Thomas Hobbes’un Bilgi Felsefesi, Bilgi Kuramı
Hobbes bilginin temeli bakımından empirist idi. Filozof verili olanla, yani dışsal cisimlerin bizde yarattığı duyu-izlenimleri ve bunların bellek içerikleri ile işe başlamalıdır. Bu şekilde elde edilen bilgi yine de felsefi bir bilgi değildir. Çünkü bu bilgiler her insanda ortaktır ama uslamlama ile değil, dolaysızca elde edilmişlerdir. Herkes güneşi görüp var olduğunu bilir ama kimse böyle bir bilginin astronomi bilgisi olduğunu öne sürmez.
Benzer şekilde, insanların birtakım eylemler gerçekleştirdikleri bilinir ama herkes insan eylemlerinin felsefi bir bilgisini taşımaz. Hobbes burada felsefi bilgi ifadesiyle bilimsel bilgiyi kast eder. Bilimsel bilgi nedensel ilişkilerle ilgilenen bilgi türüdür; nedenleri etkilerden, etkileri de nedenlerden elde etmeye çalışır. Burada sadece yalın deneyim değil, uslamlama da önemli bir rol oynar. Yöntem konusunda gördüğümüz bir tür hesaplama yapmaktır.
Bu da çözümleme ve birleştirmeyi içerir. Çözümleme ile başlangıç ilkelerine doğru yükseliriz.
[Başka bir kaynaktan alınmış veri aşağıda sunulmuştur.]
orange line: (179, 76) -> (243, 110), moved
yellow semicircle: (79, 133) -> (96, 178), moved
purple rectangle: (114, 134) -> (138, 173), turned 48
Birleştirme ile bu ilkelerden çıkarılabilecek sonuçları çıkarırız. Bu açıklamalar ışığında Hobbes, bilgiyi olgu bilgisi ve sonuç bilgisi olarak ikiye ayırır. “Bir şeyin yapıldığını gördüğüm ya da yapıldığını anımsadığım zaman bilgim olgu bilgisidir.” Bu, mahkemede bir tanıktan istenen türde bir bilgidir.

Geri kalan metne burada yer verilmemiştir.